Page images and extracted text
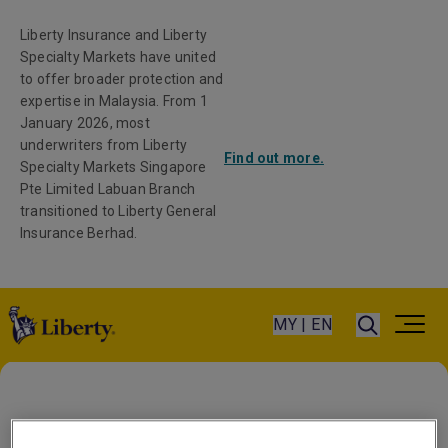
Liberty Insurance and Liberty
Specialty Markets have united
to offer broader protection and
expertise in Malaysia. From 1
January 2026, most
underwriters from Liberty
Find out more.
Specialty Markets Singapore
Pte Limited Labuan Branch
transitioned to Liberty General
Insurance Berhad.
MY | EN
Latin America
==
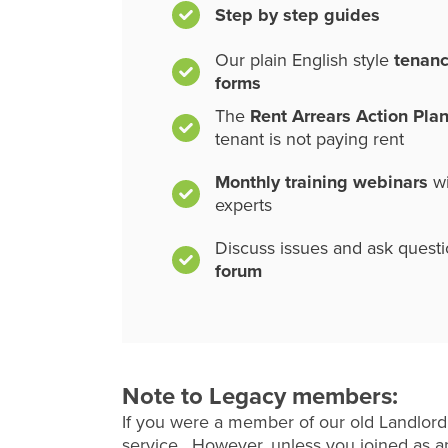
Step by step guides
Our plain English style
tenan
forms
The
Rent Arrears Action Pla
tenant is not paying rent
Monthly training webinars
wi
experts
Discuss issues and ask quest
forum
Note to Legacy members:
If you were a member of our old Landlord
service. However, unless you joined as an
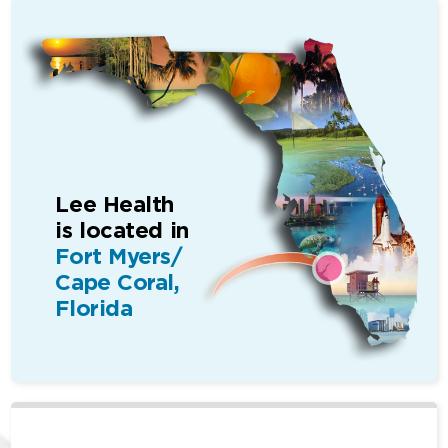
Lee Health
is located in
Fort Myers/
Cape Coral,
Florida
==
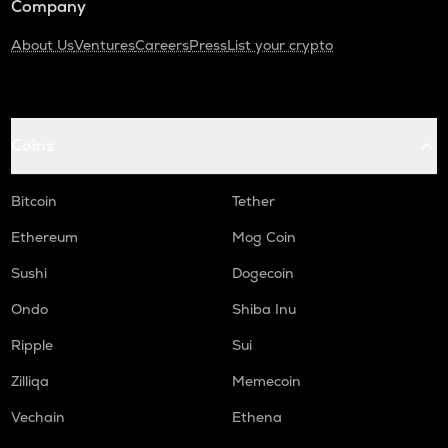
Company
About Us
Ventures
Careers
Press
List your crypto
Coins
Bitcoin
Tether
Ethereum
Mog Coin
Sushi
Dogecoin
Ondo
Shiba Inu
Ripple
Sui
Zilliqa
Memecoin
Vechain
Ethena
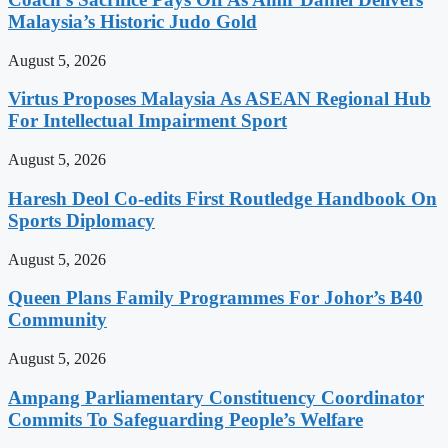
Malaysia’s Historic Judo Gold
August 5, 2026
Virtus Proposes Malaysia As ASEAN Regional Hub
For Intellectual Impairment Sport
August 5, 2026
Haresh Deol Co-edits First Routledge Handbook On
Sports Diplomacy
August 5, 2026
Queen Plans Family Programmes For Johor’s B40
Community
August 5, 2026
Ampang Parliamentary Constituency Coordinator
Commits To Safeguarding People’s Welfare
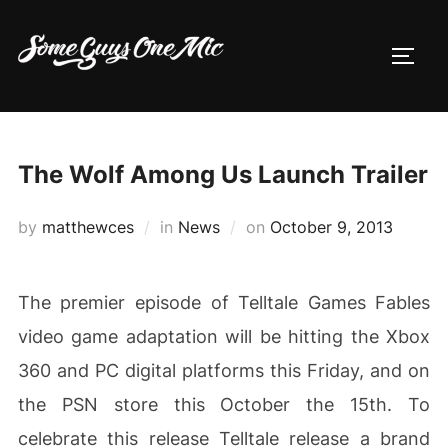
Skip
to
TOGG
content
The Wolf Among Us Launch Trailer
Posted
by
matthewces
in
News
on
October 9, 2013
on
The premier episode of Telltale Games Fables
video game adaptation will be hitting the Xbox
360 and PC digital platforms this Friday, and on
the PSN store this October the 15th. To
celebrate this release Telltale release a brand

• **Exercise objective**: Among the entries above, how many lines include the word "Specialty"? Reply with the number only.

• **Finished task**: 2